The Church of St Peter, St Paul and St John, is the parish church of Llantrisant, Monmouthshire, Wales. Described by the architectural historian, John Newman as "a handsome church"
in the Decorated style, it is a Grade I listed building as of 18 November 1980.

History and architecture

The church is fourteenth century in origin but nothing remains of this period beyond a single lancet window in the nave. The remainder is of the fifteenth and sixteenth centuries", and of the restoration by E A Landsdowne in 1880-1.
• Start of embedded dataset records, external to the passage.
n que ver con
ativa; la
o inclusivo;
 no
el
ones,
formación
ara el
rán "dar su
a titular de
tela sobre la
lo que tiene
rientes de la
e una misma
Visiting the church in the 1950s, local historian Fred Hando noted fixed stones, on both the outside of the tower and inside on the wall of the nave, with the inscription 1593 E.R. XXXV. Hando also suggests that, despite the conventional dedication of the church to Peter, Paul and John, a more probable original dedication would have been to ".. the saints known in the Welsh triads as the Blessed visitors of Britain – David, Padarn and Teilo."
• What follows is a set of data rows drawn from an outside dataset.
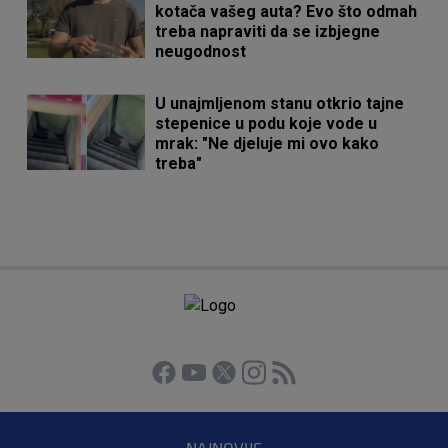
kotača vašeg auta? Evo što odmah
treba napraviti da se izbjegne
neugodnost
U unajmljenom stanu otkrio tajne
stepenice u podu koje vode u
mrak: "Ne djeluje mi ovo kako
treba"
NAJNOVIJE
There are two bells dated 1662 and 1829. The inner doorway of the porch has a stone which bears a consecration cross. The octagonal font bears the inscription Iohn Iones which is dated 1673.
Behind the pulpit is a marble monument, which comprises a broken Ionic column and an inscription to John Gardner Kemeys Esquire. The inscription is concluded with two Kemeys pheons and the family motto in Welsh: Duw dy Ras.
On the south wall is a large piscina with a trefoil canopy. The Jacobean communion table is made of oak. There is a decorated window in the north wall. Above the chancel arch are rood-beam and corbels, but there is no trace of the rood-screen.
Externally there is a projection from the nave which would have been the stairway to the rood loft, which may have been blocked up at the time that the Kemeys monument was installed. In the churchyard there is a modern churchyard cross, standing on the original chamfered base with five steps. Above the porch entrance is a sundial dated 1718.